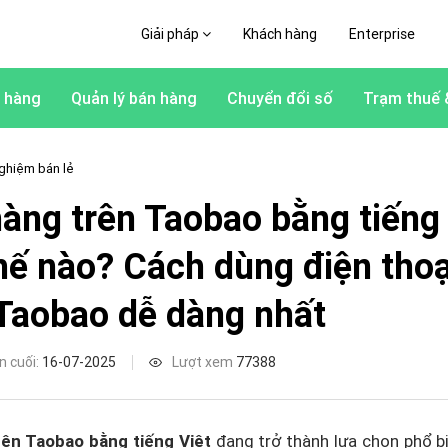
Giải pháp
Khách hàng
Enterprise
 hàng
Quản lý bán hàng
Chuyển đổi số
Trạm thuế 
ghiệm bán lẻ
àng trên Taobao bằng tiếng 
hế nào? Cách dùng điện tho
Taobao dễ dàng nhất
n cuối:
16-07-2025
Lượt xem
77388
ên Taobao bằng tiếng Việt
đang trở thành lựa chọn phổ b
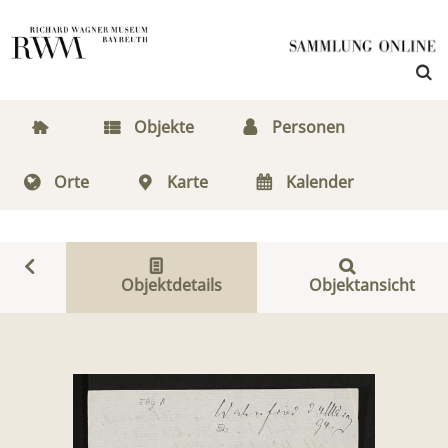
Objekte
Personen
Orte
Karte
Kalender
Objektdetails
Objektansicht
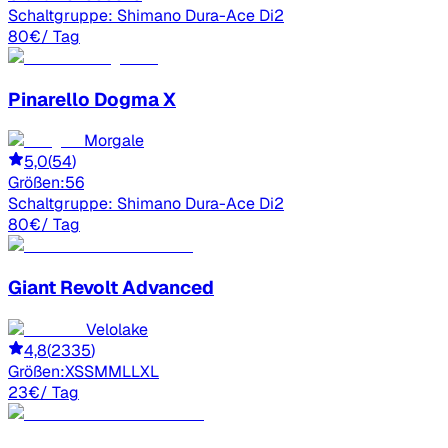
Schaltgruppe:
Shimano Dura-Ace Di2
80
€
/ Tag
Pinarello
Dogma X
Morgale
5,0
(
54
)
Größen:
56
Schaltgruppe:
Shimano Dura-Ace Di2
80
€
/ Tag
Giant
Revolt Advanced
Velolake
4,8
(
2335
)
Größen:
XS
S
M
ML
L
XL
23
€
/ Tag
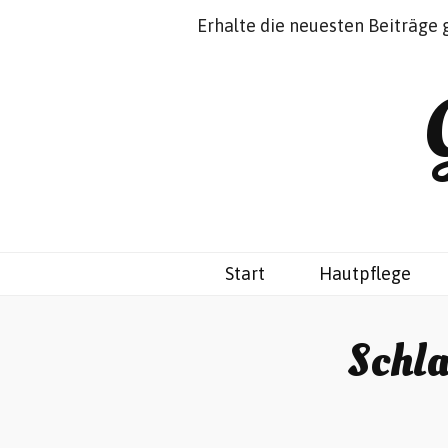
Impressum
Datenschutz
Erhalte die neuesten Beiträge 
Start
Hautpflege
Schl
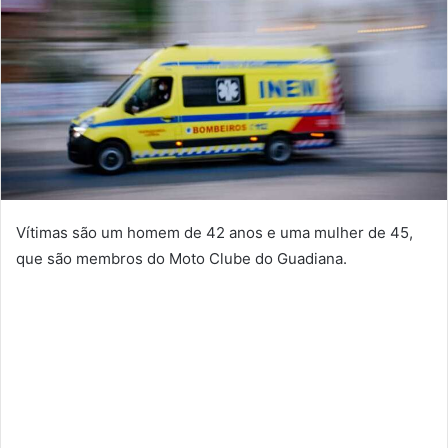
Vítimas são um homem de 42 anos e uma mulher de 45,
que são membros do Moto Clube do Guadiana.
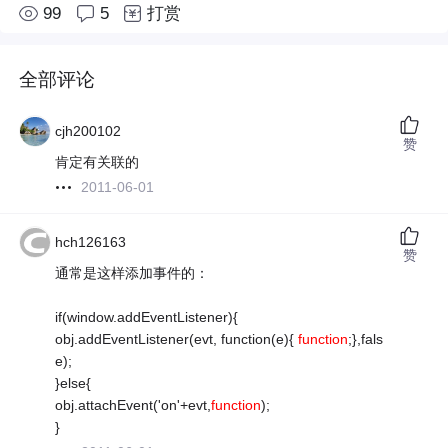
99
5
打赏
全部评论
cjh200102
赞
肯定有关联的
2011-06-01
hch126163
赞
通常是这样添加事件的：
if(window.addEventListener){
obj.addEventListener(evt, function(e){
function
;},fals
e);
}else{
obj.attachEvent('on'+evt,
function
);
}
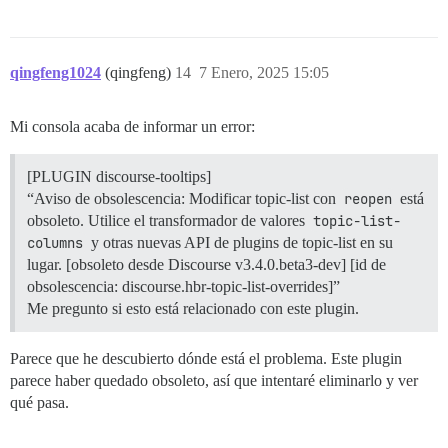
qingfeng1024
(qingfeng)
14
7 Enero, 2025 15:05
Mi consola acaba de informar un error:
[PLUGIN discourse-tooltips]
“Aviso de obsolescencia: Modificar topic-list con
reopen
está
obsoleto. Utilice el transformador de valores
topic-list-
columns
y otras nuevas API de plugins de topic-list en su
lugar. [obsoleto desde Discourse v3.4.0.beta3-dev] [id de
obsolescencia: discourse.hbr-topic-list-overrides]”
Me pregunto si esto está relacionado con este plugin.
Parece que he descubierto dónde está el problema. Este plugin
parece haber quedado obsoleto, así que intentaré eliminarlo y ver
qué pasa.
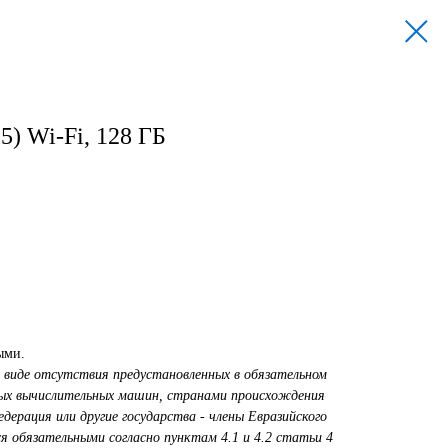
25) Wi-Fi, 128 ГБ
ыми.
 виде отсутствия предустановленных в обязательном
ных вычислительных машин, странами происхождения
ерация или другие государства - члены Евразийского
я обязательными согласно пунктам 4.1 и 4.2 статьи 4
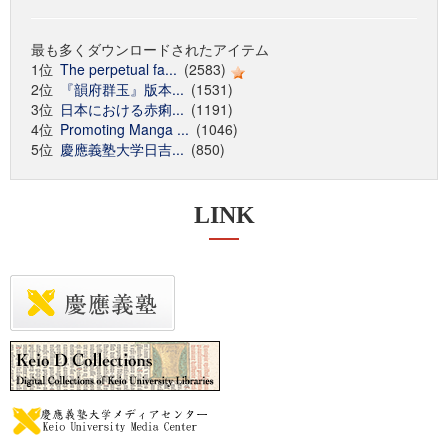
最も多くダウンロードされたアイテム
1位
The perpetual fa...
(2583)
2位
『韻府群玉』版本...
(1531)
3位
日本における赤痢...
(1191)
4位
Promoting Manga ...
(1046)
5位
慶應義塾大学日吉...
(850)
LINK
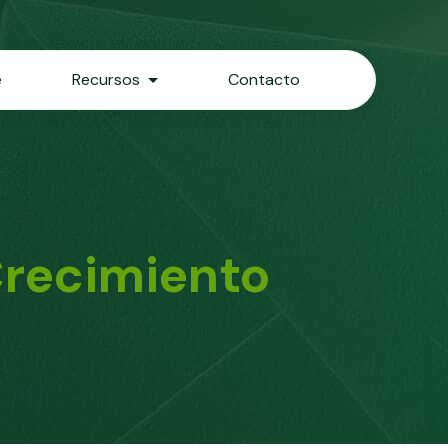
e
Recursos
Contacto
Crecimiento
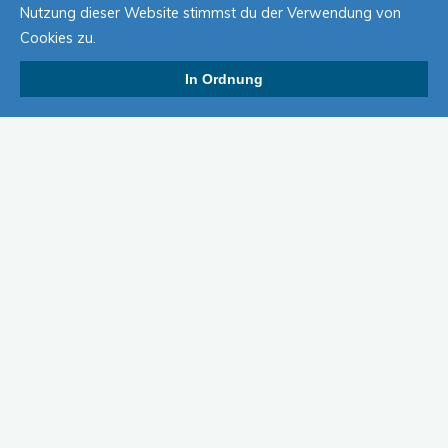
Nutzung dieser Website stimmst du der Verwendung von
Cookies zu.
In Ordnung
Am 20.04.2013 wurde die Terrasse neu betoniert. Einige
Fotos sind online.
http://ac-eberschuetz.de/?page_id=26
Schreibe einen Kommentar
Du musst
angemeldet
sein, um einen Kommentar abzugeben.
Suchen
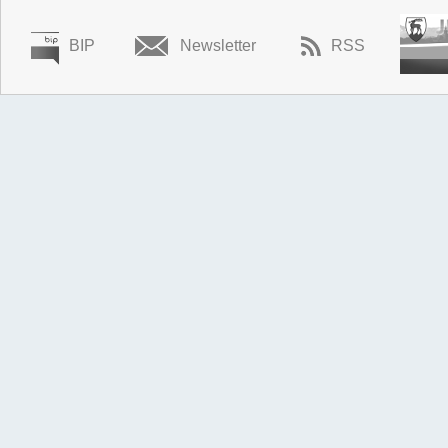
BIP
Newsletter
RSS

**Your goal**: Your answer should consist of the lines above that hold the word "obsoleto".

**Answer space**:
obsoleto. Utilice el transformador de valores
lugar. [obsoleto desde Discourse v3.4.0.beta3-dev] [id de
parece haber quedado obsoleto, así que intentaré eliminarlo y ver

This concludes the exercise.